During the visit, we attended a number of meetings with key program stakeholders to gain important perspectives on the activities supported by ITF and its partners, and the model of implementation. The meetings also included encounters with the Humanitarian Affairs Office, the newly established NES Mine Action Center, relevant city councils and commune representatives. Full support and gratitude for the ongoing humanitarian mine action activities and agricultural support have been expressed in strong terms several times, confirming the pertinence of the project.
The visit entailed an opportunity to observe battle area clearance teams in their daily working routine in areas commonly known as Syria’s breadbasket. The program’s focus on former farmlands that are contaminated with various explosive hazards and thus unusable, poses specific challenges to the searchers and clearance teams, and requires a specific operational approach. We are pleased to have had the opportunity to learn more about the standard operating procedures and gain first-hand experience through an interactive exercise, demonstrating a segment of explosive ordnance disposal experts’ work.

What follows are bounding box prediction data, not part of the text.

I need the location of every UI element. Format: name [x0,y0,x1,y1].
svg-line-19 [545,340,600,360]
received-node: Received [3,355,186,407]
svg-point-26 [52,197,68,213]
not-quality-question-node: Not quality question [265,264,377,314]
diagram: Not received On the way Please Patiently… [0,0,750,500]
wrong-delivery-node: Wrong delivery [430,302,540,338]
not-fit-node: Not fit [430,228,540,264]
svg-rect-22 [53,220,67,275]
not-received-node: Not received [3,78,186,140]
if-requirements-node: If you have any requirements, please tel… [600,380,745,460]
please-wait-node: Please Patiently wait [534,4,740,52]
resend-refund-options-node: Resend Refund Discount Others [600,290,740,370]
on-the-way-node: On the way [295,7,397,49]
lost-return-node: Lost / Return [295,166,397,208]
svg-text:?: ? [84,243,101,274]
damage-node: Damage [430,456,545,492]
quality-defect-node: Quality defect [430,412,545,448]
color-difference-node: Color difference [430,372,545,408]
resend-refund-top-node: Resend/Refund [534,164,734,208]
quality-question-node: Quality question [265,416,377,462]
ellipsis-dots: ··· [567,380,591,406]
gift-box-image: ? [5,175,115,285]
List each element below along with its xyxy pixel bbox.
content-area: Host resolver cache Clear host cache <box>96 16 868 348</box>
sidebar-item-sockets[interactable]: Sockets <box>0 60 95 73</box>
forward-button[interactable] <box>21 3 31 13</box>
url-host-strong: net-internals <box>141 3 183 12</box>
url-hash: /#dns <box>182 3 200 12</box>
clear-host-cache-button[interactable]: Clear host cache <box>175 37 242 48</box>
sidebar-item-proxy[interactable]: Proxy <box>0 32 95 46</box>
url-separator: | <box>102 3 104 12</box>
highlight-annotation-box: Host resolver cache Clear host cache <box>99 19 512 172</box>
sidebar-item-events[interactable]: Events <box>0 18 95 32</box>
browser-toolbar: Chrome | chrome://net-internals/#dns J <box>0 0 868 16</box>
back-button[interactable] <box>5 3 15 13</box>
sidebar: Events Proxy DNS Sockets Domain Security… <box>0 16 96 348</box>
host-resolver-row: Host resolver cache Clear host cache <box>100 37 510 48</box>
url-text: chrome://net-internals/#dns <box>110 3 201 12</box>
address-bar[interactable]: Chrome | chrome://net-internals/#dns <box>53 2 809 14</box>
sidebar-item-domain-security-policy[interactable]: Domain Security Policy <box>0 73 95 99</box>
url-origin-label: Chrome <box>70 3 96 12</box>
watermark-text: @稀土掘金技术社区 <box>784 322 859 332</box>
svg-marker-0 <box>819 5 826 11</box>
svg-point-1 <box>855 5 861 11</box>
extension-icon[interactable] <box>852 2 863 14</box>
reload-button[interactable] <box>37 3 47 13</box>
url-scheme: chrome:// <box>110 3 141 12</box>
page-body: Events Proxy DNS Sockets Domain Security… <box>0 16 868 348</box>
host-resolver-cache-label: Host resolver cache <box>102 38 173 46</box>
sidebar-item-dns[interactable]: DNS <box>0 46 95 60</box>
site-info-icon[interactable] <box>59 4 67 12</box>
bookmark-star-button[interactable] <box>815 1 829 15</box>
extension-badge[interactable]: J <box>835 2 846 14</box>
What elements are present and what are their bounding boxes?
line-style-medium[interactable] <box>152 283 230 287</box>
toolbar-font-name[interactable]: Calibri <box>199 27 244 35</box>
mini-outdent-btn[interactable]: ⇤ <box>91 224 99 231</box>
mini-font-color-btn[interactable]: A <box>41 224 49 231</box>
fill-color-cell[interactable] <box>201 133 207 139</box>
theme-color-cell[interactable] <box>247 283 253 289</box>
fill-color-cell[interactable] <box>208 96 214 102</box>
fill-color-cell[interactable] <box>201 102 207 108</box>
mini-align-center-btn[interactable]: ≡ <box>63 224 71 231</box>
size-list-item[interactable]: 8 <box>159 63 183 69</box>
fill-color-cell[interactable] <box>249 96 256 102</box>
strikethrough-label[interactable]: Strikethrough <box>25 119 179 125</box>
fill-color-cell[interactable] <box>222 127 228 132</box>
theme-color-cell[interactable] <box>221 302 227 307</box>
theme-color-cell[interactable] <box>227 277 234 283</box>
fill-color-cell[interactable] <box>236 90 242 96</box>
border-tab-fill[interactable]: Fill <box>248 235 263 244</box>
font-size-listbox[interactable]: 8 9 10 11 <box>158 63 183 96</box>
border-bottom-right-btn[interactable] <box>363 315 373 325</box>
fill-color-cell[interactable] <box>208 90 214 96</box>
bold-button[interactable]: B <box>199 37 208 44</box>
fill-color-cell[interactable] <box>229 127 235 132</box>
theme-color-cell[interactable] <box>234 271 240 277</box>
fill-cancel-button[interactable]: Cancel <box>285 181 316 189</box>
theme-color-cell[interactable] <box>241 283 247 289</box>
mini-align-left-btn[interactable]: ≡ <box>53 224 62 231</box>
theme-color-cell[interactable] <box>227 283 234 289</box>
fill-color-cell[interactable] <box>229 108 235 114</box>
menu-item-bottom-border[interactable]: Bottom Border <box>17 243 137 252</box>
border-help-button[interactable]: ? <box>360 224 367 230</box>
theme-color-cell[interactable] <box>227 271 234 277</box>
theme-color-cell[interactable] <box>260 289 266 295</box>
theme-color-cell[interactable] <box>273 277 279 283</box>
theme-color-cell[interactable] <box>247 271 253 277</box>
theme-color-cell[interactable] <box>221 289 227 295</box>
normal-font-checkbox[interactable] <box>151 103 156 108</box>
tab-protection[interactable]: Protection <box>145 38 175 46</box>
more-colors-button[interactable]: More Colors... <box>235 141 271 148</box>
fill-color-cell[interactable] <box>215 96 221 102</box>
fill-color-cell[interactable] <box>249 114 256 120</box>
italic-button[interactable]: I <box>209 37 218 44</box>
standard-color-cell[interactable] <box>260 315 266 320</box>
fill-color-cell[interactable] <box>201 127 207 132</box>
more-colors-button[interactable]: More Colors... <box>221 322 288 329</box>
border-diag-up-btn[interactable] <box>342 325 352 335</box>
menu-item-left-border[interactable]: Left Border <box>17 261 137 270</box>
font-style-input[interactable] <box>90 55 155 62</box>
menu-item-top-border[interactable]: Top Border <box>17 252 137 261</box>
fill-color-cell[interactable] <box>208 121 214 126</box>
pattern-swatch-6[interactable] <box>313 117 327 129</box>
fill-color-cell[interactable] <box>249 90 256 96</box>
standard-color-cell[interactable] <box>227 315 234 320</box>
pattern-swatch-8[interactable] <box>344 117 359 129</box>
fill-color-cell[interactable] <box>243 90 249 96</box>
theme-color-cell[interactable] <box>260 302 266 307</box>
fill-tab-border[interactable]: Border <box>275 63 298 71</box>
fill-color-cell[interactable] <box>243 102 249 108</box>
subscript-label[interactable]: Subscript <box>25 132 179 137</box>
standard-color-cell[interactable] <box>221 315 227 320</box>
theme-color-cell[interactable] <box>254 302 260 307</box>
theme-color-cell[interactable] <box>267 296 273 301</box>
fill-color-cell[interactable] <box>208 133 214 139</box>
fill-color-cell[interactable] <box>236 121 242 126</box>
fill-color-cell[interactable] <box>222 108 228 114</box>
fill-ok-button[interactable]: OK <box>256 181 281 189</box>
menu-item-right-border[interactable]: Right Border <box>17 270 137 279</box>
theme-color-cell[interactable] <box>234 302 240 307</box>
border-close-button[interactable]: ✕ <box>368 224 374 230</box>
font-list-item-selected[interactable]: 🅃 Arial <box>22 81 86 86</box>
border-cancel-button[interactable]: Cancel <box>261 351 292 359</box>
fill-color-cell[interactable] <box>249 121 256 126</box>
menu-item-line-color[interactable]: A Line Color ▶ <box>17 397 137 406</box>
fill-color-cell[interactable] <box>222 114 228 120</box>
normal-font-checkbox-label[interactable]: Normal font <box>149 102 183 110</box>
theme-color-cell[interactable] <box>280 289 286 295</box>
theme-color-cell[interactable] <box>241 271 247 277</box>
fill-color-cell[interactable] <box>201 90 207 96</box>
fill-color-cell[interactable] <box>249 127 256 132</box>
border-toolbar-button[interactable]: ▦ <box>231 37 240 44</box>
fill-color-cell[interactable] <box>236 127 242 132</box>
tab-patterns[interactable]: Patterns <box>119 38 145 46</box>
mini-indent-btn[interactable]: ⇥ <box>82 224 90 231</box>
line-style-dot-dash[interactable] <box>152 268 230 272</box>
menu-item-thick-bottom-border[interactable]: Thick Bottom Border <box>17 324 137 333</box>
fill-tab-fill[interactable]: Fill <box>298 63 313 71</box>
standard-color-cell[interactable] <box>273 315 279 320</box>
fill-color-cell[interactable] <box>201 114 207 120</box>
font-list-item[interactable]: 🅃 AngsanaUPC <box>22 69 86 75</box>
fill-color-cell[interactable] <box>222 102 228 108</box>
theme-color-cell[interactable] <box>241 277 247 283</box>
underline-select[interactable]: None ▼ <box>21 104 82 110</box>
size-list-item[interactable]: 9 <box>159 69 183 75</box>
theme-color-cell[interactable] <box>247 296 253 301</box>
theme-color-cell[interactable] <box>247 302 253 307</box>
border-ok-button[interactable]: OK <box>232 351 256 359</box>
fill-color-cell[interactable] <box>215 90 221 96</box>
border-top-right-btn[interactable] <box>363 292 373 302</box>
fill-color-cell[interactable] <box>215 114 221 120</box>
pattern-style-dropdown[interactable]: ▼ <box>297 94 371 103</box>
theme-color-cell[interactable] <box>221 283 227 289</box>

In order to prevent future UXO accidents that can be fatal, adults and children from various at-risk communities, are given the opportunity to participate in the EO risk education sessions provided in different local settings, such as schools, community spaces, in people’s homes or gardens. Particular focus is devoted to children who are most at-risk from accidents, so that they are able to safely move around the village. Other social groups are equally included with messaging adjusted to the specific target audience each time. The goal is for all the participants to gain a better understanding of the dangers present and safe behaviour, as well as to eventually pass on the knowledge about the do’s and don’ts living next to a contaminated area. During the visit, we were able to observe a very interactive session delivered to schoolchildren in a local school.
Throughout the field visit, we also visited locations where explosive hazards clearance works have already been completed. Various agricultural support activities for farmers and other at-risk social groups are starting there to address the needs of those whose livelihoods have been affected by ISIS’s occupation and ensuing destruction. By first clearing land and then supporting local populations in their agricultural activities, they will be able to tilt land again after several years of neglect due to contamination, conflict, and economic crisis. During the visit, 50 of the most vulnerable farmers – both male and female – were in training on modern approaches to barley and wheat growing to improve their knowledge and the success rate of growing their crops. The participants and village elders repeatedly stated that the needs of farmers and IDPs living in the area remain enormous, and have even been increasing with the recent droughts, lack of drinking water and rising agricultural inputs prices.
The visit was highly relevant as together with the representatives of ADA we were able to gain local perspectives and engage in meaningful exchange with the local communities. We observed the complexities and the challenges that characterize the environment, as well as the gratitude of the communities we work with. Information gained confirmed the significance of the project’s approach and its value to the local communities, which will be used to feed into future funding requests and proposals. The financial support for the ‘Clear then Grow’ project is generously provided by the Austrian Development Agency, the Knights of Columbus and the Ministry of Foreign Affairs of the Republic of Slovenia.